4 Novembre 1966

Alluvione a Firenze

 

        

 

Quella avvenuta tra il 3 e il 4 Novembre fu la più spaventosa e terribile di tutte le alluvioni a Firenze e dintorni. In soli di giorni si riversò in tutta la regione una quantità d'acqua pari a un terzo della media annuale. Si calcola che la quantità d'acqua caduta nelle 24 ore fra il 3 e il 4 novembre fu di circa 180/200 litri per metro quadro e che il livello dell'Arno toccò gli 11 metri.

L'alluvione del 4 novembre 1966 non colpì solo il centro storico della città ma tutto il bacino dell'Arno a monte ed a valle della città. Le campagne furono allagate per giorni dopo il disastro e molti comuni minori isolati e danneggiati gravemente.

È inevitabile che più duratura nella memoria sia rimasta la tragedia, sia pure incruenta, del patrimonio artistico della città: migliaia di volumi, tra cui preziosi manoscritti o rare opere a stampa furono coperti di fango nei magazzini della Biblioteca Nazionale Centrale, e una delle più importanti opere pittoriche di tutti i tempi, Il Crocifisso di Cimabue conservato nella Basilica di Santa Croce deve considerarsi, nonostante un commovente restauro, perduto all'80%. La nafta del riscaldamento impresse le tracce del livello raggiunto dalle acque su tanti monumenti; le Porte del Paradiso del Battistero di Firenze furono spalancate dalle acque, e dalle ante sbattute violentemente si staccarono quasi tutte le formelle del Ghiberti. Innumerevoli i danni ai depositi degli uffizi, ancora non completamente risarciti dopo anni di indefessi restauri, che tra l'altro hanno portato le istituzioni fiorentine per il restauro ad essere considerate fra le principali del mondo. Un vero e proprio esercito di giovani e meno giovani di tutte le nazionalità volontariamente, subito dopo l'alluvione, arrivarono a migliaia in città per salvare le opere d'arte e i libri, strappando al fango e all'oblio la testimonianza di secoli di Arte e di Storia. Questa incredibile catena di solidarietà internazionale rimane una delle immagini più belle nella tragedia. I giovani, chiamati ben presto gli "Angeli del fango" sono anche uno dei primi esempi di mobilitazione spontanea giovanile nel XX secolo. Per la tutela del patrimonio artistico danneggiato si mise subito in moto una gara a mettere al sicuro e approntare i primi restauri ai beni danneggiati. Guidati dal lungimirante soprintendente Ugo Procacci, i laboratori fiorentini dell'Opificio delle pietre dure raggiunsero gradualmente quei livelli di avanguardia e maestranza tecnica che tutt'ora li rendono una delle strutture più importanti a livello mondiale nel campo del restauro.

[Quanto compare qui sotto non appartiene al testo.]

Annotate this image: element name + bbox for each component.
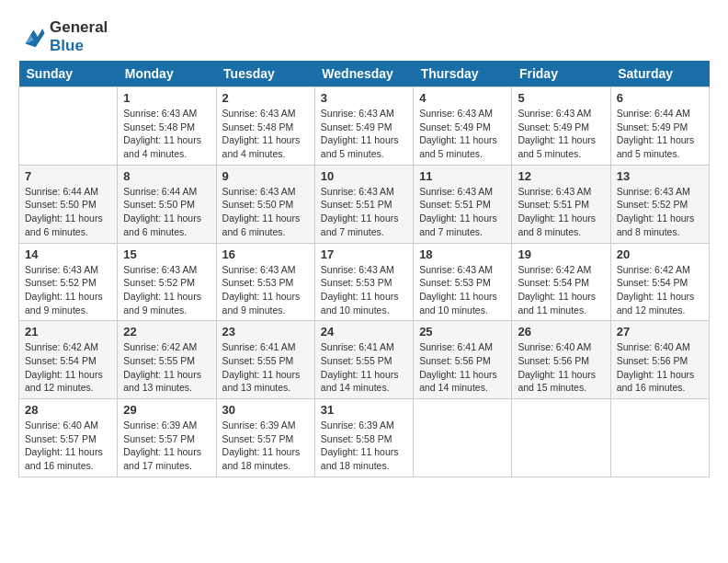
- calendar-cell: 29Sunrise: 6:39 AMSunset: 5:57 PMDayligh…: [118, 399, 216, 477]
- day-header-wednesday: Wednesday: [314, 61, 413, 87]
- day-info: Sunrise: 6:42 AMSunset: 5:54 PMDaylight:…: [518, 263, 604, 317]
- page-header: General Blue: [18, 18, 710, 55]
- day-number: 11: [419, 169, 506, 183]
- calendar-week-row: 21Sunrise: 6:42 AMSunset: 5:54 PMDayligh…: [19, 321, 710, 399]
- day-info: Sunrise: 6:43 AMSunset: 5:48 PMDaylight:…: [123, 107, 210, 161]
- day-number: 30: [222, 403, 309, 417]
- day-number: 21: [25, 325, 111, 339]
- calendar-cell: 14Sunrise: 6:43 AMSunset: 5:52 PMDayligh…: [19, 243, 118, 321]
- day-number: 25: [419, 325, 506, 339]
- day-info: Sunrise: 6:43 AMSunset: 5:49 PMDaylight:…: [419, 107, 506, 161]
- day-header-friday: Friday: [512, 61, 610, 87]
- day-number: 29: [123, 403, 210, 417]
- calendar-cell: 2Sunrise: 6:43 AMSunset: 5:48 PMDaylight…: [216, 87, 314, 166]
- calendar-week-row: 14Sunrise: 6:43 AMSunset: 5:52 PMDayligh…: [19, 243, 710, 321]
- calendar-cell: 19Sunrise: 6:42 AMSunset: 5:54 PMDayligh…: [512, 243, 610, 321]
- calendar-cell: 25Sunrise: 6:41 AMSunset: 5:56 PMDayligh…: [414, 321, 512, 399]
- day-number: 19: [518, 247, 604, 261]
- calendar-cell: 4Sunrise: 6:43 AMSunset: 5:49 PMDaylight…: [414, 87, 512, 166]
- day-info: Sunrise: 6:43 AMSunset: 5:51 PMDaylight:…: [518, 185, 604, 239]
- day-info: Sunrise: 6:41 AMSunset: 5:55 PMDaylight:…: [222, 340, 309, 395]
- day-info: Sunrise: 6:42 AMSunset: 5:55 PMDaylight:…: [123, 340, 210, 395]
- day-info: Sunrise: 6:43 AMSunset: 5:52 PMDaylight:…: [123, 263, 210, 317]
- calendar-cell: 18Sunrise: 6:43 AMSunset: 5:53 PMDayligh…: [414, 243, 512, 321]
- day-info: Sunrise: 6:44 AMSunset: 5:49 PMDaylight:…: [617, 107, 703, 161]
- calendar-cell: [414, 399, 512, 477]
- day-number: 17: [321, 247, 407, 261]
- calendar-cell: 13Sunrise: 6:43 AMSunset: 5:52 PMDayligh…: [610, 165, 709, 243]
- day-number: 27: [617, 325, 703, 339]
- day-header-monday: Monday: [118, 61, 216, 87]
- day-info: Sunrise: 6:42 AMSunset: 5:54 PMDaylight:…: [25, 340, 111, 395]
- day-info: Sunrise: 6:43 AMSunset: 5:52 PMDaylight:…: [25, 263, 111, 317]
- calendar-cell: [610, 399, 709, 477]
- logo-text: General Blue: [50, 18, 108, 55]
- day-number: 15: [123, 247, 210, 261]
- day-info: Sunrise: 6:43 AMSunset: 5:53 PMDaylight:…: [222, 263, 309, 317]
- day-info: Sunrise: 6:43 AMSunset: 5:49 PMDaylight:…: [321, 107, 407, 161]
- day-number: 1: [123, 91, 210, 105]
- day-number: 31: [321, 403, 407, 417]
- day-info: Sunrise: 6:43 AMSunset: 5:49 PMDaylight:…: [518, 107, 604, 161]
- calendar-table: SundayMondayTuesdayWednesdayThursdayFrid…: [18, 61, 710, 477]
- calendar-week-row: 28Sunrise: 6:40 AMSunset: 5:57 PMDayligh…: [19, 399, 710, 477]
- calendar-cell: 5Sunrise: 6:43 AMSunset: 5:49 PMDaylight…: [512, 87, 610, 166]
- day-number: 3: [321, 91, 407, 105]
- calendar-cell: 7Sunrise: 6:44 AMSunset: 5:50 PMDaylight…: [19, 165, 118, 243]
- day-number: 12: [518, 169, 604, 183]
- calendar-cell: 9Sunrise: 6:43 AMSunset: 5:50 PMDaylight…: [216, 165, 314, 243]
- day-number: 23: [222, 325, 309, 339]
- calendar-cell: 28Sunrise: 6:40 AMSunset: 5:57 PMDayligh…: [19, 399, 118, 477]
- calendar-cell: 1Sunrise: 6:43 AMSunset: 5:48 PMDaylight…: [118, 87, 216, 166]
- day-number: 24: [321, 325, 407, 339]
- logo-icon: [18, 23, 46, 51]
- day-info: Sunrise: 6:39 AMSunset: 5:57 PMDaylight:…: [222, 419, 309, 473]
- day-header-thursday: Thursday: [414, 61, 512, 87]
- calendar-cell: 22Sunrise: 6:42 AMSunset: 5:55 PMDayligh…: [118, 321, 216, 399]
- calendar-cell: 27Sunrise: 6:40 AMSunset: 5:56 PMDayligh…: [610, 321, 709, 399]
- day-number: 18: [419, 247, 506, 261]
- day-info: Sunrise: 6:44 AMSunset: 5:50 PMDaylight:…: [25, 185, 111, 239]
- logo: General Blue: [18, 18, 108, 55]
- day-info: Sunrise: 6:43 AMSunset: 5:51 PMDaylight:…: [321, 185, 407, 239]
- day-number: 10: [321, 169, 407, 183]
- day-info: Sunrise: 6:43 AMSunset: 5:52 PMDaylight:…: [617, 185, 703, 239]
- day-number: 8: [123, 169, 210, 183]
- day-info: Sunrise: 6:43 AMSunset: 5:48 PMDaylight:…: [222, 107, 309, 161]
- calendar-cell: 17Sunrise: 6:43 AMSunset: 5:53 PMDayligh…: [314, 243, 413, 321]
- svg-marker-0: [26, 29, 45, 47]
- calendar-week-row: 7Sunrise: 6:44 AMSunset: 5:50 PMDaylight…: [19, 165, 710, 243]
- calendar-cell: 10Sunrise: 6:43 AMSunset: 5:51 PMDayligh…: [314, 165, 413, 243]
- day-info: Sunrise: 6:39 AMSunset: 5:57 PMDaylight:…: [123, 419, 210, 473]
- calendar-cell: [19, 87, 118, 166]
- calendar-cell: 15Sunrise: 6:43 AMSunset: 5:52 PMDayligh…: [118, 243, 216, 321]
- day-number: 20: [617, 247, 703, 261]
- day-info: Sunrise: 6:39 AMSunset: 5:58 PMDaylight:…: [321, 419, 407, 473]
- calendar-cell: 16Sunrise: 6:43 AMSunset: 5:53 PMDayligh…: [216, 243, 314, 321]
- day-info: Sunrise: 6:41 AMSunset: 5:56 PMDaylight:…: [419, 340, 506, 395]
- calendar-cell: [512, 399, 610, 477]
- day-info: Sunrise: 6:43 AMSunset: 5:50 PMDaylight:…: [222, 185, 309, 239]
- day-number: 14: [25, 247, 111, 261]
- calendar-cell: 30Sunrise: 6:39 AMSunset: 5:57 PMDayligh…: [216, 399, 314, 477]
- day-number: 28: [25, 403, 111, 417]
- calendar-week-row: 1Sunrise: 6:43 AMSunset: 5:48 PMDaylight…: [19, 87, 710, 166]
- day-info: Sunrise: 6:43 AMSunset: 5:51 PMDaylight:…: [419, 185, 506, 239]
- day-header-saturday: Saturday: [610, 61, 709, 87]
- day-number: 26: [518, 325, 604, 339]
- day-number: 7: [25, 169, 111, 183]
- calendar-cell: 8Sunrise: 6:44 AMSunset: 5:50 PMDaylight…: [118, 165, 216, 243]
- day-header-tuesday: Tuesday: [216, 61, 314, 87]
- day-info: Sunrise: 6:43 AMSunset: 5:53 PMDaylight:…: [321, 263, 407, 317]
- day-info: Sunrise: 6:40 AMSunset: 5:57 PMDaylight:…: [25, 419, 111, 473]
- day-number: 13: [617, 169, 703, 183]
- day-number: 16: [222, 247, 309, 261]
- calendar-cell: 12Sunrise: 6:43 AMSunset: 5:51 PMDayligh…: [512, 165, 610, 243]
- day-info: Sunrise: 6:40 AMSunset: 5:56 PMDaylight:…: [617, 340, 703, 395]
- calendar-cell: 20Sunrise: 6:42 AMSunset: 5:54 PMDayligh…: [610, 243, 709, 321]
- day-number: 5: [518, 91, 604, 105]
- day-info: Sunrise: 6:41 AMSunset: 5:55 PMDaylight:…: [321, 340, 407, 395]
- calendar-cell: 31Sunrise: 6:39 AMSunset: 5:58 PMDayligh…: [314, 399, 413, 477]
- calendar-cell: 26Sunrise: 6:40 AMSunset: 5:56 PMDayligh…: [512, 321, 610, 399]
- day-number: 2: [222, 91, 309, 105]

Oltre ai metodi tecnico scientifici allora disponibili, e a sviluppare nuove tecnologie allora ancora embrionali, il Procacci fu uno dei primi a basare gli interventi di restauro cercando e studiando le fonti scritte lasciate dagli artefici nel corso dei secoli. La più profonda comprensione di tecniche e materiali antichi infatti si basò (secondo una scelta tanto ovvia per la nostra mentalità quanto inusitata per l'epoca) sulla lettura attenta di tutte quelle testimonianze antiche che spiegavano per filo e per segno i procedimenti utilizzati per creare i manufatti artistici. Ricettari come Teofilo monaco e trattati come il Libro dell'Arte di Cennino Cennini furono fondamentali per la conoscenza degli affreschi antichi e di altre tecniche e permisero un uso sapiente e calibrato delle tecniche aggiornate alle conoscenze moderne.